Berkovitch Lucie, Lee Kangjoo, Ji Jie, Helmer Markus, Rahmati Masih, Demsar Jure, Kraljic Aleksij, Matkovic Andraz, Tamayo Zailyn, Murray John, Repovs Grega, Krystal John, Martin William, Fonteneau Clara, Anticevic Alan
Department of Psychiatry, Neuroscience, and Psychology, https://ror.org/03v76x132Yale University School of Medicine, New Haven, CT, USA.
Division of Neurocognition, Neurocomputation, Neurogenetics (N3), https://ror.org/03v76x132Yale University School of Medicine, New Haven, CT, USA.
Psychol Med. 2025 Jul 4;55:e185. doi: 10.1017/S0033291725100962.
Understanding the mechanisms of major depressive disorder (MDD) improvement is a key challenge to determining effective personalized treatments.
To identify a data-driven pattern of clinical improvement in MDD and to quantify neural-to-symptom relationships according to antidepressant treatment, we performed a secondary analysis of the publicly available dataset EMBARC (Establishing Moderators and Biosignatures of Antidepressant Response in Clinical Care). In EMBARC, participants with MDD were treated either by sertraline or placebo for 8 weeks (Stage 1), and then switched to bupropion according to clinical response (Stage 2). We computed a univariate measure of clinical improvement through a principal component (PC) analysis on the variations of individual items of four clinical scales measuring depression, anxiety, suicidal ideas, and manic-like symptoms.
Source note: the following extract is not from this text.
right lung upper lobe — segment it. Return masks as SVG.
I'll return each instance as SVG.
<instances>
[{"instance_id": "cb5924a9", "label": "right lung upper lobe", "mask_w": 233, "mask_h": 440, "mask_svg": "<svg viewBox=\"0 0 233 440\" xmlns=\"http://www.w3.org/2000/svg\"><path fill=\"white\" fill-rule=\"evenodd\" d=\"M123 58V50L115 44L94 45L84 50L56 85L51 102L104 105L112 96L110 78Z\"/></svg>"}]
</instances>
We then investigated how initial clinical and neural factors predicted this measure during Stage 1 by running a linear model for each brain parcel's resting-state global brain connectivity (GBC) with individual improvement scores during Stage 1.
The first PC (PC1) was similar across treatment groups at stages 1 and 2, suggesting a shared pattern of symptom improvement. PC1 patients' scores significantly differed according to treatment, whereas no difference in response was evidenced between groups with the Clinical Global Impressions Scale. Baseline GBC correlated with Stage 1 PC1 scores in the sertraline but not in the placebo group.Using data-driven reduction of symptom scales, we identified a common profile of symptom improvement with distinct intensity between sertraline and placebo.
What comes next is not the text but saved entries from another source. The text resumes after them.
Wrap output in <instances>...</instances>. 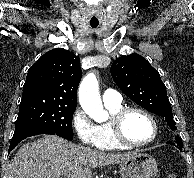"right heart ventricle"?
Here are the masks:
<instances>
[{
    "label": "right heart ventricle",
    "mask_w": 194,
    "mask_h": 178,
    "mask_svg": "<svg viewBox=\"0 0 194 178\" xmlns=\"http://www.w3.org/2000/svg\"><path fill=\"white\" fill-rule=\"evenodd\" d=\"M107 110L112 115L123 108L122 103L105 104ZM97 141L95 146L101 150H118L126 147L121 146L114 139L109 122L102 123L96 126Z\"/></svg>",
    "instance_id": "e07e8e85"
}]
</instances>
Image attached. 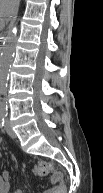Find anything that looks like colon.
Instances as JSON below:
<instances>
[{
  "label": "colon",
  "mask_w": 103,
  "mask_h": 193,
  "mask_svg": "<svg viewBox=\"0 0 103 193\" xmlns=\"http://www.w3.org/2000/svg\"><path fill=\"white\" fill-rule=\"evenodd\" d=\"M36 172L41 177L48 176L52 172V165L47 161H40L36 166ZM54 180L59 184H63V179L59 175H56ZM62 193H64V190H62Z\"/></svg>",
  "instance_id": "1"
}]
</instances>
Mapping from data-driven symptom improvement onto neural circuits revealed treatment-responsive neural profiles that may aid in optimal patient selection for future trials.
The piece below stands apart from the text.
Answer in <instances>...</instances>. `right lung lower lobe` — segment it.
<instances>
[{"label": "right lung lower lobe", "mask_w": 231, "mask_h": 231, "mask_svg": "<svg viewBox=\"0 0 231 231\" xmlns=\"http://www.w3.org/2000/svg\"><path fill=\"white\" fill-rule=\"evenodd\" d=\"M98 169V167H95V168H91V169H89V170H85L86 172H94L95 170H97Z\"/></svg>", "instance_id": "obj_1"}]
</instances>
了解重度抑郁症(MDD)改善的机制是确定有效的个性化治疗方法的关键挑战。
为了识别MDD临床改善的数据驱动模式,并根据抗抑郁治疗量化神经与症状的关系,我们对公开可用的数据集EMBARC(在临床护理中确定抗抑郁反应的调节因素和生物标志物)进行了二次分析。在EMBARC中,患有MDD的参与者接受舍曲林或安慰剂治疗8周(第1阶段),然后根据临床反应改用安非他酮(第2阶段)。我们通过对测量抑郁、焦虑、自杀观念和躁狂样症状的四个临床量表的各个项目的变化进行主成分(PC)分析,计算了临床改善的单变量测量值。然后,我们通过对每个脑区的静息态全脑连通性(GBC)与第1阶段的个体改善分数运行线性模型,研究了初始临床和神经因素在第1阶段如何预测这一测量值。
第1阶段和第2阶段各治疗组的第一个主成分(PC1)相似,表明存在共同的症状改善模式。PC1患者的分数因治疗而异,而临床总体印象量表在各组之间未显示出反应差异。基线GBC与舍曲林组第1阶段的PC1分数相关,但与安慰剂组无关。通过数据驱动的症状量表简化,我们确定了舍曲林和安慰剂之间具有不同强度的共同症状改善特征。
从数据驱动的症状改善映射到神经回路揭示了治疗反应性神经特征可能有助于为未来试验选择最佳患者。